Few industries have flourished in modern Britain like carmaking and aviation. Car production rose to a 17-year high last year and thanks to budget carriers such as EasyJet Plc, Brits can fly across the continent for a pittance.
Today those achievements stand on shakier foundations, as Britain begins two years of negotiations over withdrawing from the EU. Theresa May's government projects confidence but has little control over the outcome. Brexit might have many losers. But cars and planes -- symbols of trade and free movement -- could be among the biggest.
True, Britain has a chance to boost trade with non-EU countries. It must. Yet more than half of the passengers using U.K. airports are flying to or from the EU, while more than half of British car exports head to the continent. These things need protecting. It's not as if Britain is awash with industrial success.
A hard Brexit, swapping the single market for WTO tariffs, would push up the cost of assembling and exporting a vehicle from the U.K by almost 2,400 pounds ($3,000), PA Consulting Group estimates.
Meanwhile, British airport passenger growth is expected to halve because of a weaker pound, reckons Moody’s. In a worst-case scenario, the U.K. could be ejected from the European Common Aviation Area. Absent an agreement, or action by the airlines, EasyJet wouldn't be able to offer intra-European flights. Ireland's Ryanair Holdings Plc might face similar problems in the U.K.
Because European airlines must be majority-owned by EU citizens, British investors might have to divest shares. As an example of the hara-kiri absurdity of Brexit, it's hard to beat making a company tell its own investors to sell.
Brexiteers dismiss all this as fear-mongering. Reason will prevail, they say: Germany's car industry doesn't want to lose tariff-free access to the U.K., nor would Spain benefit from aviation restrictions that stop Brits flocking to the Costa Brava.
This “mildly lunatic optimism” (in Ryanair CEO Michael O’Leary's words) needs to end. The EU’s 27 other members don't seem too inclined to offer special treatment. Even Germany’s car lobby says preserving EU unity is its chief concern:
“The UK is an important market for us but the EU market is much more important. If the EU were to fall apart, that would be a lot worse for our industry,” Matthias Wissmann, president of the German Automobile Industry Association president (October).
Carsten Spohr, boss of Deutsche Lufthansa AG, sounded gloomy this week: “Brexit means Brexit -- our industry won’t be exempt.” It would be "virtually impossible" to reach a comprehensive aviation agreement in the time available, he added.
Worryingly, Britain seems under-prepared. The government didn't commission any research into the impact on airlines, ministers concede.
There are hopes that Brexit might encourage U.K.-based car plants to buy more parts locally, thereby avoiding any new import tariffs. But those plants are almost entirely foreign-owned. It might be easier for some owners to move assembly to the EU rather than overhaul supply chains. BMW has hinted it may do just that with its new electric Mini.

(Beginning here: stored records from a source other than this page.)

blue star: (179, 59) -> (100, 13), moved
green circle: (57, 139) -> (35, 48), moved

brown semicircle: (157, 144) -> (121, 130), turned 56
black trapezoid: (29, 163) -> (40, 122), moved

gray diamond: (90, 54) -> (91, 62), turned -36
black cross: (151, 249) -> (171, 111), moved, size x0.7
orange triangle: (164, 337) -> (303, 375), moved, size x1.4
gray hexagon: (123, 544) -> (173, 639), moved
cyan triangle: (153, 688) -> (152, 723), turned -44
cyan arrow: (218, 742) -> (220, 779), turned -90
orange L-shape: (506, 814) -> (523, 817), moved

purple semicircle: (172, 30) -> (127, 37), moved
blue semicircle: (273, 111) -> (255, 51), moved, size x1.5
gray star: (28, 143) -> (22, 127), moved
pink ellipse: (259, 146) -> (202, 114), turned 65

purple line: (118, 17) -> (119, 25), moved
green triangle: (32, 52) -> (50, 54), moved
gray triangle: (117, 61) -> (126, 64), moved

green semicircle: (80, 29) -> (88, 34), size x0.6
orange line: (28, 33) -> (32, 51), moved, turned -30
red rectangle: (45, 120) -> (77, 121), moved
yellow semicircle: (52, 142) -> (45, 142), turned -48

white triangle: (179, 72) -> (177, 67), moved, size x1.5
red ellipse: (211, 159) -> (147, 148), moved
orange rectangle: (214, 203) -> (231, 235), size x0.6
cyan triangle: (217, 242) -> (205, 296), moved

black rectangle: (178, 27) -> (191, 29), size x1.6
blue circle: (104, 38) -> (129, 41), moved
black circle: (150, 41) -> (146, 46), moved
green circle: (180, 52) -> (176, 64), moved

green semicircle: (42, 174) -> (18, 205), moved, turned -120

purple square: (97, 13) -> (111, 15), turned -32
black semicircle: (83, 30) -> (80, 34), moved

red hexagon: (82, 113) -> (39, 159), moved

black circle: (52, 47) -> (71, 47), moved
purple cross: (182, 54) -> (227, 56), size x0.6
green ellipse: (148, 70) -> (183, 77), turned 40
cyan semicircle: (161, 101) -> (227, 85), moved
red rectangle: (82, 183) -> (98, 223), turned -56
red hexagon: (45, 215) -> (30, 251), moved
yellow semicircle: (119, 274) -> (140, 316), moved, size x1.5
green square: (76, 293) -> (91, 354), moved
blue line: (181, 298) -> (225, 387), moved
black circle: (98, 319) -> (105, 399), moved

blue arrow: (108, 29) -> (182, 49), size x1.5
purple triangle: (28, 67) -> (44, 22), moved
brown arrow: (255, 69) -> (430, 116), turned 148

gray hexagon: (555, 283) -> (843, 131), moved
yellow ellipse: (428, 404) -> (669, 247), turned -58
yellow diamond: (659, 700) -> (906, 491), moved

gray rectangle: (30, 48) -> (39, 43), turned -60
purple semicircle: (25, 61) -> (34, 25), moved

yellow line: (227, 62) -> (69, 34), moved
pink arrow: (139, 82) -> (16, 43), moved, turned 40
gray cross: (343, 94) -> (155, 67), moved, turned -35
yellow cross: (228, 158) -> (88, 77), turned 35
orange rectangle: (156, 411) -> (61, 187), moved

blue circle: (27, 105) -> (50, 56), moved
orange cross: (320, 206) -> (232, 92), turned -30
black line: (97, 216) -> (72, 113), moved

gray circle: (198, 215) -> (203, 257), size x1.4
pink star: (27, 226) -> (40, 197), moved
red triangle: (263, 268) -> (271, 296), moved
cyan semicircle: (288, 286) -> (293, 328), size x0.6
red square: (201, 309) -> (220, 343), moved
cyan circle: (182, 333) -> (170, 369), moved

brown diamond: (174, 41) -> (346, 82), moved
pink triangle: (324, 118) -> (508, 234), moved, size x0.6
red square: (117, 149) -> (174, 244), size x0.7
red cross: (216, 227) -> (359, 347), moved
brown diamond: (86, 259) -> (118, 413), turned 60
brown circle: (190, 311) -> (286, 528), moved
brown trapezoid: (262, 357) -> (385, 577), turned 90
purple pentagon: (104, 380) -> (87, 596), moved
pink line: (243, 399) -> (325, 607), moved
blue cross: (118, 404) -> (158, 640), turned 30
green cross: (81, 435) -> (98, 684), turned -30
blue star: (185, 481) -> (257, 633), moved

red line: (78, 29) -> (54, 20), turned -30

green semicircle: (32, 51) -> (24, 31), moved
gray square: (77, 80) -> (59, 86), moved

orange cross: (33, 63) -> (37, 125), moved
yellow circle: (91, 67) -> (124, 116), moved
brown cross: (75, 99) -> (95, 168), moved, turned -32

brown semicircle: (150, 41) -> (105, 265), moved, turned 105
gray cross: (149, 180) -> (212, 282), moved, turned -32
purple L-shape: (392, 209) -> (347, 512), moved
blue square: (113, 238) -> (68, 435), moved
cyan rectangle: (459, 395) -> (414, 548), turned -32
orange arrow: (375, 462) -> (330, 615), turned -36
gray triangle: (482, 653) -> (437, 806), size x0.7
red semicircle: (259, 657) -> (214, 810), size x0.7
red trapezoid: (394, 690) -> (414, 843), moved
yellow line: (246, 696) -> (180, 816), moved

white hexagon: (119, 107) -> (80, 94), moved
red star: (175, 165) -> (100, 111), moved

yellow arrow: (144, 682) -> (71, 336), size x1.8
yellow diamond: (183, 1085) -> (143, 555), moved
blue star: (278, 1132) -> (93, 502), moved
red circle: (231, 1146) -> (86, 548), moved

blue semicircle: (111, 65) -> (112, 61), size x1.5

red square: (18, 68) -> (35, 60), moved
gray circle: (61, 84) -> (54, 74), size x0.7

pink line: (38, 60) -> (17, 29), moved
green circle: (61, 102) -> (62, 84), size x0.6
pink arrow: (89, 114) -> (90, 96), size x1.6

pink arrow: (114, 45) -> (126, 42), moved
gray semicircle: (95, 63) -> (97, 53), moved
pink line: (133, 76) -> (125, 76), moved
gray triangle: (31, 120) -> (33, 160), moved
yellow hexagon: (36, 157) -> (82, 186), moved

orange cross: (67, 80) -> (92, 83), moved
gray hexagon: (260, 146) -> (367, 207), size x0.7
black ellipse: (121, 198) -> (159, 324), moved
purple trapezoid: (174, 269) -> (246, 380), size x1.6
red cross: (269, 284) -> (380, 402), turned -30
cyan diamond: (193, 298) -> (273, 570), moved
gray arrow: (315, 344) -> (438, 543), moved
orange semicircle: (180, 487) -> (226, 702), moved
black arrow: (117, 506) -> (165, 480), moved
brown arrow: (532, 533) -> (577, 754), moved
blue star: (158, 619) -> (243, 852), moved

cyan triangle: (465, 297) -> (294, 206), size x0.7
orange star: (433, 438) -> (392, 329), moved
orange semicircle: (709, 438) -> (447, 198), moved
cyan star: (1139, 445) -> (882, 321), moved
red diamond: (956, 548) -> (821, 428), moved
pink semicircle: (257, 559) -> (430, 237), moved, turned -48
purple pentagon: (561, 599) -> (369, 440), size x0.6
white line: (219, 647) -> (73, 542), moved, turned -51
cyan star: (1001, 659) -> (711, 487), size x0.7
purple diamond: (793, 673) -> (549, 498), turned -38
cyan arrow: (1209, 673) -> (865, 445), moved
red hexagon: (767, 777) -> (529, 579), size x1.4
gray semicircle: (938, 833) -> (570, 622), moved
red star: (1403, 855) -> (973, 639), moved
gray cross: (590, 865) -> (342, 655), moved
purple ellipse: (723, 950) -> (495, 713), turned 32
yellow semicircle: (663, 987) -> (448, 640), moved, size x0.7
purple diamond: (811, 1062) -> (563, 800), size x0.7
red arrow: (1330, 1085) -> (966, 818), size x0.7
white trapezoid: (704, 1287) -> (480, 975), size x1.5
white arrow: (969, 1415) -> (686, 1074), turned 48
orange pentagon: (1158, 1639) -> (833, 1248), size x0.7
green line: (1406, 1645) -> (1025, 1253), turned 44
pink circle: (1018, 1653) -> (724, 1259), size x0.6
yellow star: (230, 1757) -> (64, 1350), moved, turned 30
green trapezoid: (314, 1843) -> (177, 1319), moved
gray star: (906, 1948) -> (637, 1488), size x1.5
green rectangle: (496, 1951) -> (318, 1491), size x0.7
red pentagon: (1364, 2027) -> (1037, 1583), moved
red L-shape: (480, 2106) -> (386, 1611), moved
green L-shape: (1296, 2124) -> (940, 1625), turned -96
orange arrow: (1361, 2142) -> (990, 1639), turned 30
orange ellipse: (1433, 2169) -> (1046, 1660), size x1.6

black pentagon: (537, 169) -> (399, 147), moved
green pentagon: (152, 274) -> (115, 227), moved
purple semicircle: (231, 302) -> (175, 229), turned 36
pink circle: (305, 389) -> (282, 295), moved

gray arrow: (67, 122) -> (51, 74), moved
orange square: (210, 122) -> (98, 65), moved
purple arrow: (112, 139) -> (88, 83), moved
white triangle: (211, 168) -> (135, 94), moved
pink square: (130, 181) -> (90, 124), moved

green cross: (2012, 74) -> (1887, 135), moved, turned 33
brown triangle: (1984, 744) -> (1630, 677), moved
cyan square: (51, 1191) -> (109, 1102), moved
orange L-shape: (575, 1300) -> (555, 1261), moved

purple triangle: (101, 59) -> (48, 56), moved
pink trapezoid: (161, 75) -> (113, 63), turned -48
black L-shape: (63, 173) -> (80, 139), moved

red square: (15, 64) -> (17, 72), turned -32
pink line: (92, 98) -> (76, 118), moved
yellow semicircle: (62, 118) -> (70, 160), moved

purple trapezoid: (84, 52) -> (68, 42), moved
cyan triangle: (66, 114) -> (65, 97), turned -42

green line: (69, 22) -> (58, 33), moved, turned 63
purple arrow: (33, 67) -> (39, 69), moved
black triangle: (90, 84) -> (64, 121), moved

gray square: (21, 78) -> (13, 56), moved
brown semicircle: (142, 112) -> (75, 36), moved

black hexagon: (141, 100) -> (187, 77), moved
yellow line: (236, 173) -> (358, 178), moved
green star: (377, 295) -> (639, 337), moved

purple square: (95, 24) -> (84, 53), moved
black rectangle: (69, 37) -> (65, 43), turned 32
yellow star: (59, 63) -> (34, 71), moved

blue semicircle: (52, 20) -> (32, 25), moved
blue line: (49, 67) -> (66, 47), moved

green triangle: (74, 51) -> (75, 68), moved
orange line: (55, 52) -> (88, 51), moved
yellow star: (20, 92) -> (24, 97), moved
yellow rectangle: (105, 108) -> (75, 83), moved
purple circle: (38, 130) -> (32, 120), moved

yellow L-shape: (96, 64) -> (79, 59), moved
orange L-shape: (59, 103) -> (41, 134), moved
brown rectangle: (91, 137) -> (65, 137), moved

The British autos industry is desperate to take part in the once in a century switch from combustion engines to electric cars. But this needs investment, and foreign carmakers will be nervous until new EU trade terms are settled. The value of announced autos industry investments fell by one-third in 2016, according to the Society of Motor Manufacturers & Traders.
Nor will companies sit tight. EasyJet is setting up an EU-based operating company to prevent disruption. There's surely a risk of jobs and investment drifting to the continent. Ryanair is already prioritizing growth outside of the U.K.
Given the dangers here, one can only wish Britain the best of luck with the exit talks. It'll need it.
This column does not necessarily reflect the opinion of Bloomberg LP and its owners.